The Romans suspected that the early Christians in general were deviants, and they criticized the Christians’ religion as “new” and “superstitious”…By the early second century, the Apostolic Catholic leaders intentionally began to create a better interface between their religion and the traditional values of Rome…For the most part, this domestication did not happen among the Gnostic Christian groups, who prized the new, the revelatory, the unmediated experiences of the God beyond the gods of civic duty and the patron-client relationship. The Gnostic Christians made little claim to an ancestral past, preferring to sever the tie with Judaism and marketing their Gnostic communities by promoting a new previously Unknown God who wanted nothing whatsoever to do with traditional sacrifices and other public ceremonies.   For Gnostics, the practice of religion was not about civic duty and moral obligation, but personal therapy and triumph.  The human being and its needs surpassed the old gods, and indeed, overturned them and their earthly representatives.  This transtheistic perspective cut across not only Judaism, but also laid to waste the Roman cult.
Gnostic groups emerge on the margins of religion within social and political landscapes that have been unkind to the people who join their communities. In the case of the ancient world, Roman colonization laid waste to native populations and native religions, creating social, political, and religious landscapes of severe marginalization.   
The American historian Theodore Roszak, who coined the term counter culture, thought that it emerged when people could no longer align their moral compass and ideal visions with the direction of the society, or more simply put, when people become alienated within society’s institutional structures.  Roszak defines the essence of the counterculture in psychological terms as an assault on the reality of the ego as our true identity…
Sociological studies of countercultural movements show that transgression can become for some people a flagship, a way to mobilize and revolutionize an environment that has left them powerless.  These type of movements can lead to political coups and violence.
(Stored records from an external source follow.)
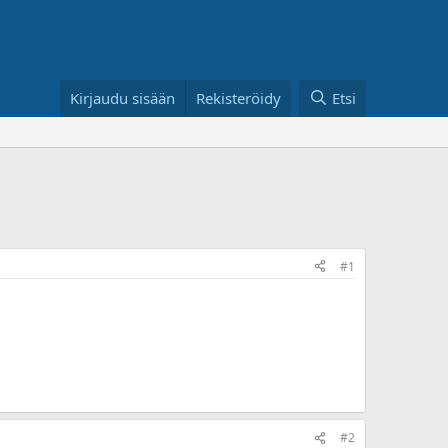
Kirjaudu sisään
Rekisteröidy
Etsi
#1
#2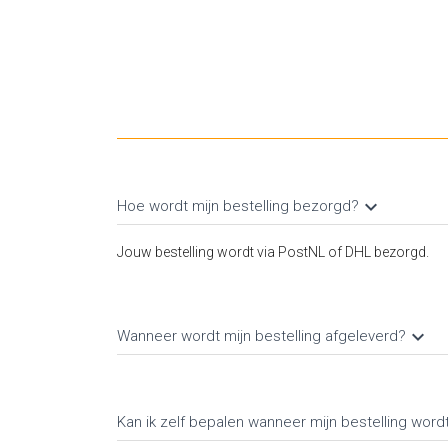
keyboard_arrow_down
Hoe wordt mijn bestelling bezorgd?
Jouw bestelling wordt via PostNL of DHL bezorgd
keyboard_arrow_down
Wanneer wordt mijn bestelling afgeleverd?
Kan ik zelf bepalen wanneer mijn bestelling wor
But this did not happen with the Gnostics who must have known that taking up arms against Rome was futile.  Instead the Gnostics turned their transgression into a celestial coup to overthrow the demonic hoard that controls our world and sets into power our kings and princes.  They felt that if they could gain control of the terror at its roots by disarming the Rulers of the heavens, then their human representatives, the kings, would be sure to fall. 
Even more countercultural was the Gnostic belief that the human displaced the gods.   The human had crossed over the boundary that had so long separated the gods from the human.  Now the human was out of place, a divine being no longer afraid of the gods, the ancestors, or the obligations of traditional rank.  Gnostics were free of social and political restraints that their gods and ancestors had imposed upon them for centuries.  The Romans were right.  This was revolutionary and dangerous.